Somewhat, but that is the advantage of specializing in physics. I studied solid-state physics under Henry Levinstein [who taught and did research at Syracuse from 1947 to 1983]. In his lab, we focused mostly on the electrical and optical properties of single crystals—work vital to understanding pure physics and material science.
Henry prepared me for life after Syracuse. He treated all of us like scientists, encouraging us to join APS, present and publish papers, and meet important scientists who visited campus to learn about our research results.
What about Peter Bergmann, founder of Syracuse’s general relativity research group. Did you know him?
Yes. I took relativity courses from him. He was part of Einstein’s stable of scientists and was world-renowned. Peter Bergmann became the “grandfather of relativity” after Einstein died. Peter wrote a book on relativity used by many universities after World War II. I kept my copy for years.
Mel Lax also taught at Syracuse, before joining Bell Labs in the ’50s. He was a solid-state physicist who wrote an influential paper on multiple scattering theory. His research changed our understanding of semiconductor device applications.
Even though Mel was a theoretician and I was an experimentalist, I interacted with him a lot at Bell Labs. His contributions to the field were significant.
Whom else do you remember from your student days?
I cannot say enough about William Fredrickson, longtime chair of the physics department [and professor from 1928 to 1971]. He was so friendly and always made time for us. When I was in high school, I made an appointment to meet him. He spent more than an hour with me, convincing me to major in physics.
William Fredrickson fostered an environment in the department that was exemplary. Many of us would have loved to see his name on the Physics Building at Syracuse, although he discouraged that honor.
Sounds like the transition from Syracuse to Bell Labs was smooth.
The solid-state group at Bell Labs was world class, the big leagues. There was nothing else like it. They recruited heavily at major universities, including Syracuse.
Did you always want to go to Syracuse?
Interesting story. I was born into a working-class family in Brooklyn. My father did heavy construction work, so we moved around a lot. By the time I finished the sixth grade, I had gone to nine different public schools on the East Coast.
I was grateful to land a full-tuition scholarship to Rensselaer Polytechnic Institute, but when I got a letter from Syracuse, offering me a full ride, I jumped at it.
What else did you do at the University?
I played bagpipes—had them with me wherever I went. Professor Levinstein’s lab was right under the stands of Archbold Stadium. Like most of his students, I did a lot of research at night. I often took breaks and practiced the pipes in the upper stands, especially during the summertime. The Daily Orange published an article, calling me the “Ghost of Archbold Stadium.” In subsequent years, I have interacted with many alumni who remember hearing the eerie sounds of bagpipes coming from the stadium, late at light.

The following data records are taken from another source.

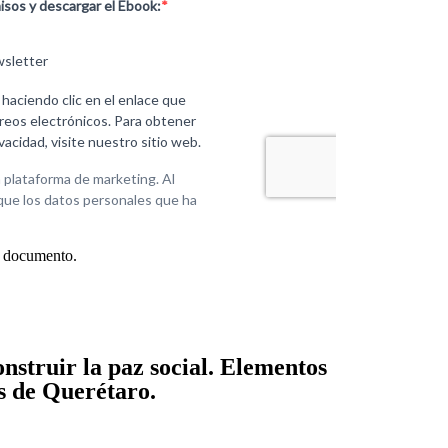
el documento.
construir la paz social. Elementos
is de Querétaro.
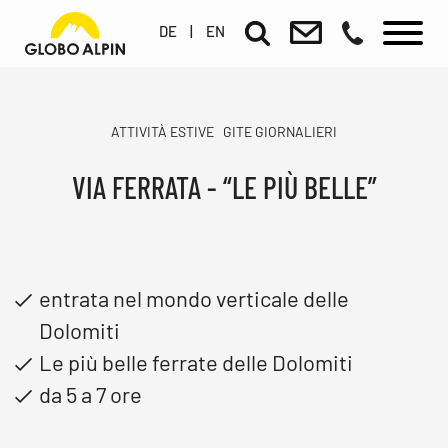
DE
|
EN
ATTIVITÀ ESTIVE
GITE GIORNALIERI
VIA FERRATA - “LE PIÙ BELLE”
entrata nel mondo verticale delle
Dolomiti
Le più belle ferrate delle Dolomiti
da 5 a 7 ore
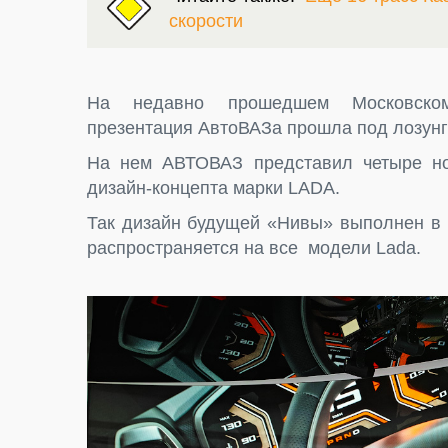
скорости
На недавно прошедшем Московско
презентация АвтоВАЗа прошла под лозунго
На нем АВТОВАЗ представил четыре но
дизайн-концепта марки LADA.
Так дизайн будущей «Нивы» выполнен в 
распространяется на все модели Lada.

I remember Jim Brown [’57] and Ernie Davis [’62] and Syracuse winning its first national championship [in football in 1959]. In those days, college football was nowhere near the entertainment medium it is today. We paid very, very little for tickets, and Levinstein’s group had season tickets on the 50-yard-line. The sad thing is that most of the people I was close to [at Syracuse] are now looking up at the grass.
Hence the need to keep their legacies alive.
Yes. The University—and its faculty—needs to keep tooting its own horn. I cannot say enough about Syracuse and the way it has affected my life. We have to keep telling the University story. There is much of which to be proud.